(Stored records)
= Beginning of Section =

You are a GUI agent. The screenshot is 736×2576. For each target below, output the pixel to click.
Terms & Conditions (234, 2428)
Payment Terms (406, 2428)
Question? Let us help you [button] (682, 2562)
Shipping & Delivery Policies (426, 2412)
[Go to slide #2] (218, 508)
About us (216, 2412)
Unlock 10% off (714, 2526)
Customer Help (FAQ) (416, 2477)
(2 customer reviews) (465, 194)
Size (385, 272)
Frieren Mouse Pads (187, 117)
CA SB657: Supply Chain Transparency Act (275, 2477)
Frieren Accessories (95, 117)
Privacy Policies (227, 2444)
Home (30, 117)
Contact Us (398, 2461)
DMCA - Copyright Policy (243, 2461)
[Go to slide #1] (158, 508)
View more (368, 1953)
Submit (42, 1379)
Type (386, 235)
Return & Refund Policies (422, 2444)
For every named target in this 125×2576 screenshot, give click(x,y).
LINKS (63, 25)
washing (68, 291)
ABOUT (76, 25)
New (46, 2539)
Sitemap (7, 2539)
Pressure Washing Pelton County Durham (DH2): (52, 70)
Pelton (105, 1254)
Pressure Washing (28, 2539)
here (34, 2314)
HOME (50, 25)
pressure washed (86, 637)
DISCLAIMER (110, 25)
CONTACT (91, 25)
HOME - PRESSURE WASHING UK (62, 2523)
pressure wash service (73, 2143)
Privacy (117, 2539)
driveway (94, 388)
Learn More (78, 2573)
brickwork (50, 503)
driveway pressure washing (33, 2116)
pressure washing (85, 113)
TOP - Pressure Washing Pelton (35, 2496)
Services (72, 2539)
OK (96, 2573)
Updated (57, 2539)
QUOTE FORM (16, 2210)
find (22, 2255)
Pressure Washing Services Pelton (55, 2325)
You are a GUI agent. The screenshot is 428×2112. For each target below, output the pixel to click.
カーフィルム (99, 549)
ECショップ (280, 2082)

= End of Section =

# ABOUT THIS TASK:
Every line above from the line with "CA SB657: Supply" to the line with "Pressure Washing Services Pelton (55, 2325)" is wanted, ends included; write them out exactly and add no other line.

# TASK OUTPUT:
CA SB657: Supply Chain Transparency Act (275, 2477)
Frieren Accessories (95, 117)
Privacy Policies (227, 2444)
Home (30, 117)
Contact Us (398, 2461)
DMCA - Copyright Policy (243, 2461)
[Go to slide #1] (158, 508)
View more (368, 1953)
Submit (42, 1379)
Type (386, 235)
Return & Refund Policies (422, 2444)
For every named target in this 125×2576 screenshot, give click(x,y).
LINKS (63, 25)
washing (68, 291)
ABOUT (76, 25)
New (46, 2539)
Sitemap (7, 2539)
Pressure Washing Pelton County Durham (DH2): (52, 70)
Pelton (105, 1254)
Pressure Washing (28, 2539)
here (34, 2314)
HOME (50, 25)
pressure washed (86, 637)
DISCLAIMER (110, 25)
CONTACT (91, 25)
HOME - PRESSURE WASHING UK (62, 2523)
pressure wash service (73, 2143)
Privacy (117, 2539)
driveway (94, 388)
Learn More (78, 2573)
brickwork (50, 503)
driveway pressure washing (33, 2116)
pressure washing (85, 113)
TOP - Pressure Washing Pelton (35, 2496)
Services (72, 2539)
OK (96, 2573)
Updated (57, 2539)
QUOTE FORM (16, 2210)
find (22, 2255)
Pressure Washing Services Pelton (55, 2325)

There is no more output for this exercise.